On a scale of 1 to 100, 100 being the best score, the highest grade was given to isolated Jarvis Island in the South Pacific, with a tally of 86; the lowest went to the African nation of Sierra Leone, which scored 36. The US scored 63, tying it for 26th, wedged in between Pitcairn and the Ukraine. The average score was 60, or as Conservation International’s Vice President and Chief Scientist for Oceans—and one of the originators of the Index—Dr. Greg Stone puts it, a “D.” And it wasn’t just remote islands that scored well. Germany ranked 4th with a score of 73, suggesting its marine region is well protected. While the US rated high in coastal protection, it didn’t do as well in quality food supply, clean water, and tourism.

The group that dreamed up the Index hopes it will become the lead indicator used by policymakers and conservationists around the world as they try to assess what’s wrong with their respective seascapes—and how to fix them. Dr. Ben Halpern, a marine biologist at the University of California, Santa Barbara, oversaw the project and wrote the peer-reviewed paper, introducing it in the journal Nature. He says the response to the research has already been “remarkably positive and excited… You can’t manage something like ocean health without actually having a tool to measure it.
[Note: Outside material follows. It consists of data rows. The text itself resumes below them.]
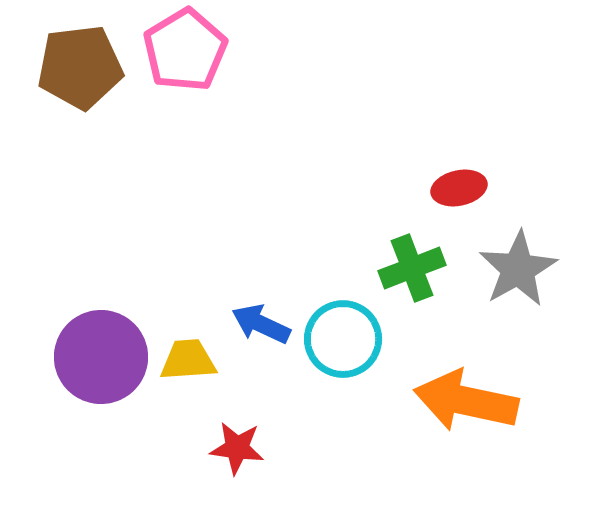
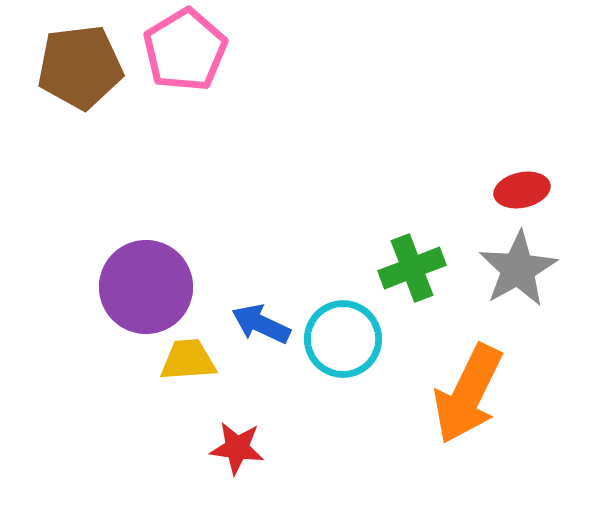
red ellipse: moved 63 px right, 2 px down
purple circle: moved 45 px right, 70 px up
orange arrow: moved 2 px right, 7 px up; rotated 76 degrees counterclockwise
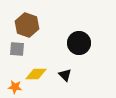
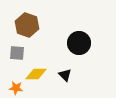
gray square: moved 4 px down
orange star: moved 1 px right, 1 px down
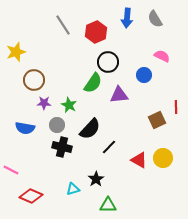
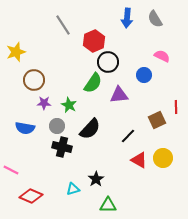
red hexagon: moved 2 px left, 9 px down
gray circle: moved 1 px down
black line: moved 19 px right, 11 px up
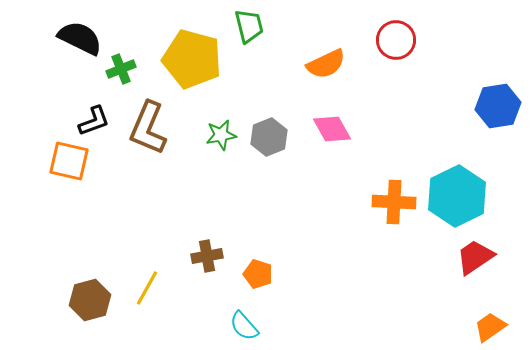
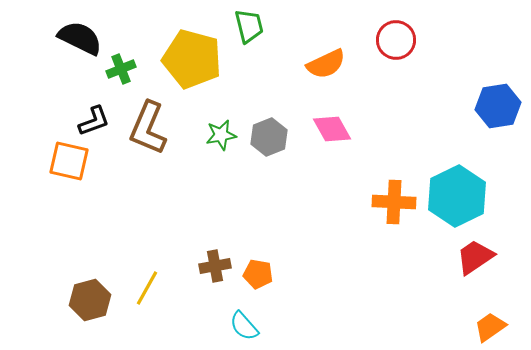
brown cross: moved 8 px right, 10 px down
orange pentagon: rotated 8 degrees counterclockwise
It’s not a panacea that’s going to solve all problems,” he adds, “but it will definitely help in the process of trying to fix things.”

While admitting he was “surprised” by the Index’s average score of 60, Halpern said the reaction from some corners of the world has been swift: Marine biologists with the Colombian government (ranked 94th) immediately invited a team from Conservation International to advise it on how it can improve its score. The ratings are not relevant only to coastal dwellers; anyone who eats fish, escapes to the beach, or worries about the planet’s weather patterns should be concerned about the ocean’s health.

Stone agrees that now is the perfect time to be releasing this seemingly straightforward rating mechanism. “I’ve never seen a moment as open, with so much opportunity as this for the oceans in my life. Even within the last several months the tempo has picked up, with James Cameron exploring the bottom of the Mariana Trench [the deepest place on earth] and new marine-protected areas being announced with regularity.” He is hopeful that the Index will prove to be a missing link between talk and action, though he admits measuring direct change to come from it will not be easy. “One thing to be clear on: We are not trying to compare the health of the ocean today to a time when it was pristine, thousands of years ago. That’s history. We are in an era where humans dominate the ocean, and we are the first to admit we are measuring a troubled system.”

The fact is that until now, countries have not been able to accurately measure the benefits to people that the ocean provides—including seafood, coastal protection, jobs, and tourism—making it difficult to pinpoint where to focus money and energy for environmental ills. The Index, Troëng suggests, allows countries “to compare their performance with other countries and it provides a framework to allow them to pursue economic growth and human well-being, and maintain environmental quality at the same time.

“Also, there is nothing like good old-fashioned competition between neighboring countries to encourage actions to improve ocean health. I have already spoken to top government officials in five countries who are interested in the Ocean Health Index approach and [its] results, so there is definitely appetite for the Index and its scores.”